Pour développer le secteur industriel et le tourisme, le régime ouvre l'économie aux investisseurs étrangers : des sociétés non cubaines peuvent détenir des parts majoritaires et même, depuis 1995, 100 % des parts, dans des entreprises établies sur le territoire cubain. Le tourisme international est devenu la principale source de devises, devant la canne à sucre !
Mais l'ouverture économique ne s'accompagne pas d'un assouplissement politique. Au contraire, le régime se durcit : au printemps 2003, alors que le monde a les yeux tournés vers l'Irak, des procès condamnent à de lourdes peines de prison 75 dissidents signataires du « projet Varela », une pétition réclamant des élections libres.
Castro justifie ces arrestations en brandissant la menace d'une invasion américaine : après l'Irak, Cuba sera, dit-il, la prochaine cible des Etats-Unis. Mais par cette vague de répression, la pire depuis 20 ans, Castro s'aliène quasiment toute l'opinion internationale - y compris en Europe. L'Union européenne, qui refusait jusque-là de s'aligner sur la position américaine, adopte des sanctions envers Cuba.
En 2004, afin d'« accélérer l'avènement de la démocratie » à Cuba, George Bush durcit l'embargo en limitant les voyages à Cuba et les envois d'argent de la part des Cubains exilés aux Etats-Unis - plus d'un milliard de dollars par an, l'équivalent des revenus cubains du tourisme ! Castro riposte par une « dédollarisation » de l'économie cubaine : le dollar est remplacé par le peso convertible, à la valeur d'un pour un. Fin du règne du dollar, qui était devenu la première monnaie de l'île après avoir été autorisé en 1993. L'embargo vise à affaiblir le régime, mais il affame le peuple car chaque réduction des rentrées de dollars entraîne une hausse du prix des denrées alimentaires.
Eté 2006, coup de théâtre : le 31 juillet, Fidel Castro, devant être opéré à la suite d'une hémorragie intestinale, remet provisoirement le pouvoir entre les mains de son frère Raúl, ministre des armées et de cinq ans son cadet. Ce dernier a notamment étonné les Cubains en les encourageant à plus de débat sur la politique du gouvernement et en appelant de ses voeux une gestion plus transparente de l'Etat. Il a obtenu que l'État règle en six mois la dette astronomique accumulée auprès des agriculteurs et des éleveurs de l'île : le montant s'élevait à 550 millions de pesos (17 millions d'euros). Ra?l admet que les dysfonctionnements du régime sont réels et d'origine interne. Il annonce des changements économiques structurels.
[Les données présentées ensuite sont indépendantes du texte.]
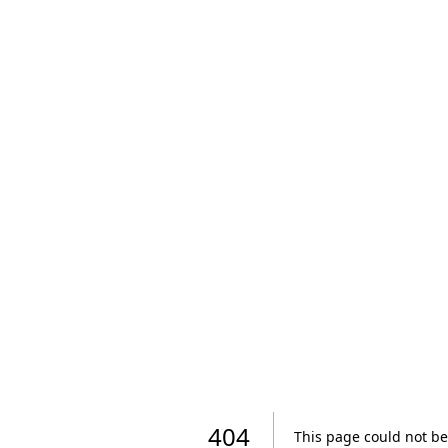
404
This page could not be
Enfin, le président par interim a invité à plusieurs reprises les Etats-Unis à renouer le dialogue, espérant voir cesser le blocus. Mais Washington conditionne la levée de l'embargo à une démocratisation du régime."Le seul dialogue dont il a besoin, c'est celui avec les Cubains", a répondu sèchement le porte-parole du département d'Etat américain. Néanmoins, loin des micros et des caméras, une reprise des relations diplomatiques entre les deux pays s'amorce, favorisée par le changement prochain du gouvernement américain.
L'après-Castro
L'avenir appartient sans doute à l'opposition, que les arrestations de 2003 n'ont pas réussi à museler. Une opposition d'ailleurs beaucoup moins « contre-révolutionnaire » et « mercenaire » des Etats-Unis que le régime ne le prétend : les propositions des dissidents cubains se situent à gauche. L'évolution des mentalités à l'oeuvre parmi des proches du pouvoir - et notamment des militaires - ouvre la perspective d'une perestroïka à la tropicale. Pour le futur, la dissidence cubaine insiste sur deux points : pas d'intervention américaine et une action pacifique, pour éviter tout risque de répression par l'armée. L'attitude des militaires sera déterminante. Tout comme celle des Etats-Unis.